The started action wasn't originally meant to act as a trigger. In my projects, I use actions as events, not commands. This way, an async process is triggered by another event, for example, a click on some button. That clicked action doesn't duplicate the started action, they may have different payloads: clicked action may have no payload at all; the saga that caught it may collect some data from the state before passing it to the bound async process. There may be many instances of that process running in parallel and we can use the payload in started action to distinguish between them and correlate the done/failed actions.

That said, I have no objections to using this library in a way different from my own.

Regarding the PR: let's move the option to the options object, it will make it easier to extend it in the future. Also, let's drop the must and make it just dispatchStartedAction. What do you think?

MJLHThomassen-Eurocom commented 6 years ago

I use actions as events, not commands. This way, an async process is triggered by another event, for example, a click on some button. That clicked action doesn't duplicate the started action, they may have different payloads: clicked action may have no payload at all; the saga that caught it may collect some data from the state before passing it to the bound async process.

Thats basically what I am doing now:

unregisterConsumer: actionCreator<string>(ConsumersPageActionTypes.UNREGISTER_CONSUMER),
    unregisterConsumerAsync: actionCreator.async<string, void, ApiError>(ConsumersPageActionTypes.UNREGISTER_CONSUMER)

The unregisterConsumer "event" is fired when the user clicks the button "Unregister Consumer" in my ui, then I have a Saga "takeEvery" ConsumersPageActionTypes.UNREGISTER_CONSUMER which then uses your plugin to start the async process of dispatching the right webapi call etc.

In prace though, this always leads to having to have 2 actions for async processes. Namely the async version and another action (which may or may not have the same name and may or may not have additional side effects) which has to be fired to start the async process somehow.

In my app I have many situations in which i just want to start the async process without other side effects for which I require other actions (that could then call the async action processes).

Perhaps this should not be fixed here but in typescript-fsa, expanding the .async method to optionally also create a "trigger" action. Though the proposed solution here also works.
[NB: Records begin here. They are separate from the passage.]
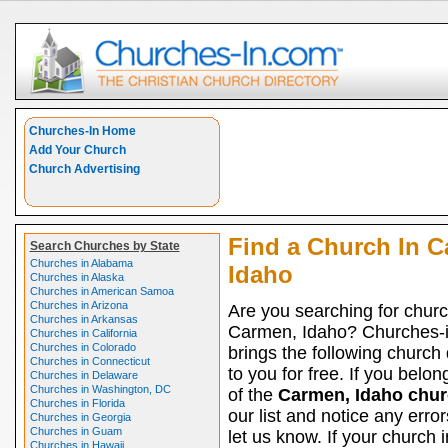
Churches-In Home
Add Your Church
Church Advertising
Find a Church In C
Search Churches by State
Churches in Alabama
Idaho
Churches in Alaska
Churches in American Samoa
Churches in Arizona
Are you searching for churc
Churches in Arkansas
Carmen, Idaho? Churches-
Churches in California
Churches in Colorado
brings the following church 
Churches in Connecticut
to you for free. If you belon
Churches in Delaware
Churches in Washington, DC
of the
Carmen, Idaho chu
Churches in Florida
our list and notice any erro
Churches in Georgia
Churches in Guam
let us know. If your church
Churches in Hawaii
As for some of my input: I agree with the naming you propose

aikoven commented 6 years ago

@MJLHThomassen-Eurocom An action is really an event is when it's not concerned with any of its effects. It only gives knowledge of what happened and not what's going to happen. So if an action is explicitly known as a trigger, it's not an event anymore.
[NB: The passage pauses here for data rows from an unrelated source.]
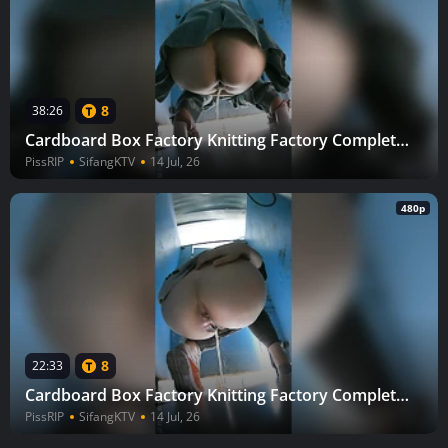
8
38:26
Cardboard Box Factory Knitting Factory Complete (Part 3) 30
PissRIP
SifangKTV
14 Jul, 26
480p
8
22:33
Cardboard Box Factory Knitting Factory Complete (Part 3) 29
PissRIP
SifangKTV
14 Jul, 26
Moreover, a single action may be handled in multiple places — reducers, sagas, even multiple reducers/sagas. In that case, it becomes ambiguous of what this action a trigger of.

I always try to make my actions strict events so they are completely decoupled from any logic that's executed as the result of dispatching them. I also put action definitions close to the source that dispatches them — e.g. a React component or a saga. This way a component only manifests what can happen inside it — kind of an interface of a component for the rest of an app. IMO it makes it much easier to design actions — you don't have to think of it as a method, you don't have to think of its outcome, and finally, you don't have to think of how to name it :), it's just "user clicked that button".

MJLHThomassen-Eurocom commented 6 years ago

@aikoven Maybe a bit off-topic, but thanks for that description. I hadn't looked at it that way. I'm currently trying the approach you outline here for one of my larger container components and so far I'm liking it. Thanks for the suggestion!

aikoven commented 6 years ago

@asilgag I am very sorry, I've forgotten about this issue.

Merging it in, will release soon with a bunch of other stuff.

aikoven commented 6 years ago

Released in v1.1.0.

I've moved the flag to options argument, see README.